Whilst migration both at regional and international level is not a new phenomenon the world over, individual and massive displacements or migration of people are necessitated by a number of factors which range from natural disasters, war, conflict and economic challenges. Nevertheless, according to the 2018 World Migration Report, of all the major drivers of immigration, economic challenges affecting individuals in countries of origin tops the list. The economic challenges currently bedevilling the country have forcibly displaced Zimbabweans with the majority targeting the neighbouring South Africa. There is a widely believed view that Zimbabwe was once “the bread basket of Africa”, whether that was true or not it’s something else, but if one takes a closer look at Zimbabwe’s current socioeconomic outlook, one wonders if the Southern African nation ever became the breadbasket of Africa.

Zimbabwe’s economic recession was born at the start of the millennium that is 2000, however there are a lot of theories surrounding the major causes of the country’s economic meltdown. In some quarters, Zimbabwe’s economic crisis is rooted in the political crisis, in others the macroeconomic challenges stem from policy inconsistencies whilst it is the governments’ stance that the country’s economic meltdown has been necessitated by sanctions imposed on the country by the Western powers following the land reform programme. Whilst one cannot endorse or refute these claims, the article is looking at how the current economic challenges stem from purely economic structural issues with specific focus on poor economic governance especially poor public resources management. According to the Corruption Perception Index by Transparency International, Zimbabwe is one of the most corrupt countries ranking 160 out of 180 countries.

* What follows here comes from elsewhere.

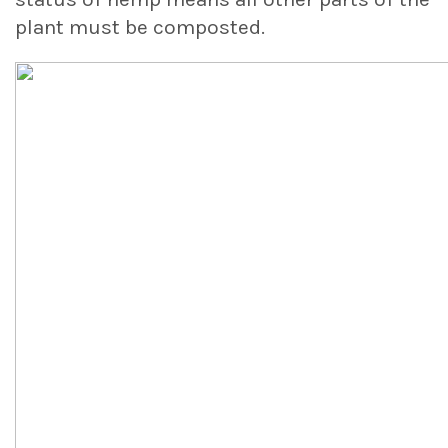
plant must be composted.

The alleged crackdown on foreign nationals in South Africa is understood to be rooted in the locals’ discontentment with how the immigrants are grabbing economic opportunities for the locals. It is critical for one to note that unlike Cyclone Ida which was a natural disaster, the conflict that erupted in South Africa is a man-made crisis that could have been abated. The conflict is a clear reflection of how gross poor economic governance can breed conflict both at home and abroad. How? The control over resources and access to opportunities have the potential to either foster peace or give birth to instability. However, conflicts born out of the need to access and have control over resources is not only manifesting itself in South Africa through the xenophobic attacks, the open conflict between the miners and the communities in Chiadzwa, Zimbabwe, bears testimony on how poor economic governance breeds conflict. At the continental level, Nigeria’s oil-rich southern delta region has witnessed continued clash among local residents, the military, police and other groups which have seen loss of lives. If Zimbabwe’s economic cogs were fully functional, Zimbabweans wouldn’t be found at the centre of conflict in South Africa. Zimbabwe’s challenges have never been due to lack of public resources needed for economic development, rather the problems stem from lack of effective public finance management.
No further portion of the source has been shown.